Dokumentation, D 2010
Mit Feuer dabei

Mit Feuer dabei

Treffpunkt "Kontakthof": 26 Jugendliche ab 15 Jahren kommen auf der Bühne zusammen. Sie praktizieren - tanzend - Annäherung, Zurückweisung, Angst, Zärtlichkeit. Über dieses Abenteuer, das Zusammenwachsen, das Aus-Sich-Herauswachsen und schließlich auch über eines der letzten Projekte von Pina Bausch haben Anne Linsel und Rainer Hoffmann auch den Doku-Kinofilm "Tanzträume" gedreht.

"Bei manchen Bewegungen denke ich jedes Mal an ihre Worte und Ratschläge", sagt Katharina, eine Tänzerin aus dem Film. Denn über das Tanztheater Wuppertal hat sich seit dem Tod Pina Bauschs im Vorjahr die Trauer gelegt. "Es ist ein tägliches Vermissen", sagt Benedicte Billiet, die das Stück mit den Jugendlichen einstudierte. "Aber die Arbeit hilft", ergänzt ihre Partnerin und langjährige Wuppertal-Tänzerin Josephine Ann Endicott. "Der 'Kontakthof' mit Jugendlichen war einer ihrer letzten Wünsche." Schon vor der Teenager-Version, die im November 2008 zum ersten Mal gezeigt wurde, hatte Bausch ihr Stück aus dem Jahr 1978 mit Senioren über 65 gezeigt - mit großem Tour-Erfolg bis heute. Und auch für die Jugend-Version ist eine Wartezeit für Veranstalter von drei bis vier Jahren üblich.

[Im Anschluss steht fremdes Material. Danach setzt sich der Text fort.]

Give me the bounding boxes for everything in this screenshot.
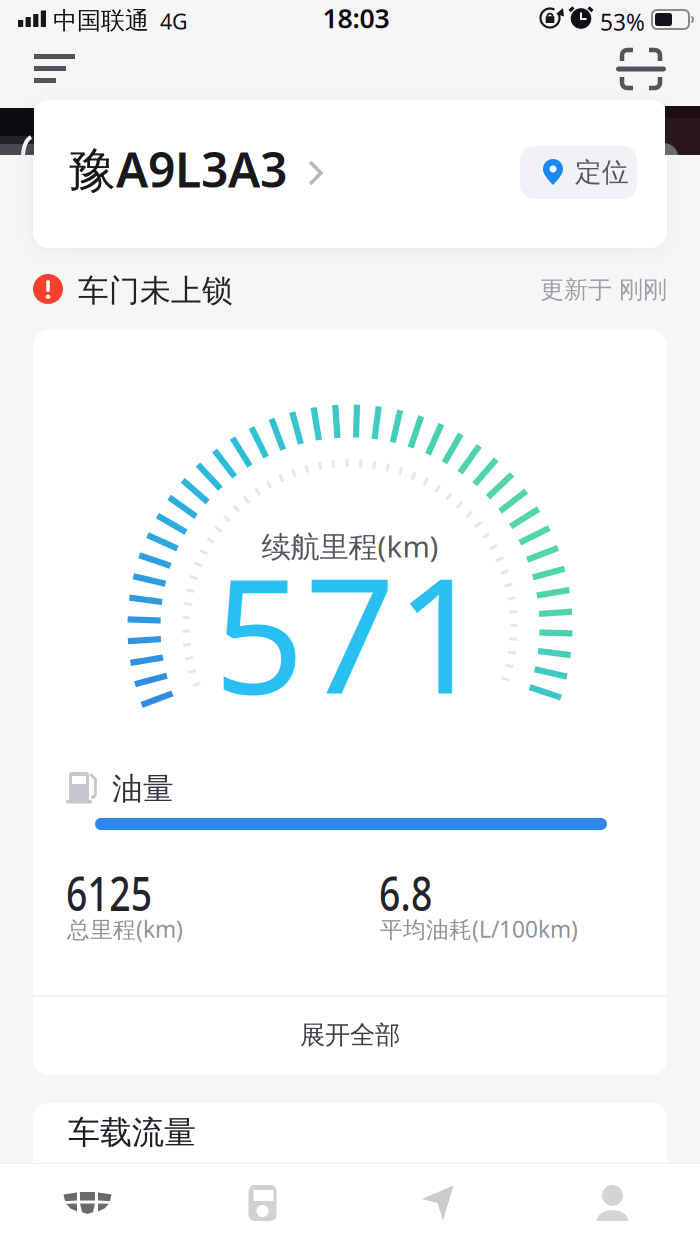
staticText: 平均油耗(L/100km) <box>380 914 578 944</box>
staticText: 571 <box>214 527 486 737</box>
staticText: 车门未上锁 <box>78 272 233 310</box>
button[interactable]: Explore <box>350 1168 525 1238</box>
staticText: 续航里程(km) <box>262 526 438 566</box>
staticText: 车载流量 <box>68 1113 196 1152</box>
button[interactable]: Menu <box>26 46 83 91</box>
staticText: 18:03 <box>322 0 390 36</box>
button[interactable]: Charging <box>175 1168 350 1238</box>
staticText: 油量 <box>112 770 174 808</box>
button[interactable]: Scan <box>620 44 670 94</box>
staticText: 4G <box>160 7 188 35</box>
button[interactable]: Profile <box>525 1168 700 1238</box>
button[interactable]: Car <box>0 1168 175 1238</box>
staticText: 豫A9L3A3 <box>68 137 287 201</box>
staticText: 更新于 刚刚 <box>540 275 667 304</box>
staticText: 中国联通 <box>53 6 149 36</box>
button[interactable]: 展开全部 <box>33 996 667 1074</box>
button[interactable]: 豫A9L3A3 <box>33 100 667 248</box>
staticText: 6125 <box>66 862 174 924</box>
staticText: 总里程(km) <box>67 914 183 944</box>
staticText: 53% <box>600 7 645 37</box>
staticText: 定位 <box>575 156 629 189</box>
staticText: 展开全部 <box>300 1019 400 1050</box>
button[interactable]: 定位 <box>520 146 637 199</box>
staticText: 6.8 <box>379 862 446 924</box>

Die Choreographie ist seit 1978, ob mit professionellen Tänzern, Senioren oder Jugendlichen, unverändert geblieben. "Jeder bringt nur sein eigenes Gesicht mit", erklärt Billiet. "Das Besondere an den Jugendlichen ist die Frische, die Unbeholfenheit", blickt Endicott auf die lange Einstudierungszeit zurück: Eineinhalb Jahre, jeden Samstag, manchmal auch Sonntag, kamen die 43 Jugendlichen nach ihrem Casting in Wuppertaler Schulen zusammen. "Die konnten ja noch nicht einmal gehen, waren völlig körperunbewusst. Denen musste man erst einmal zeigen, dass sie am Arm eine Hand haben und man das spüren kann, dass man Schultern hat und einen Rücken."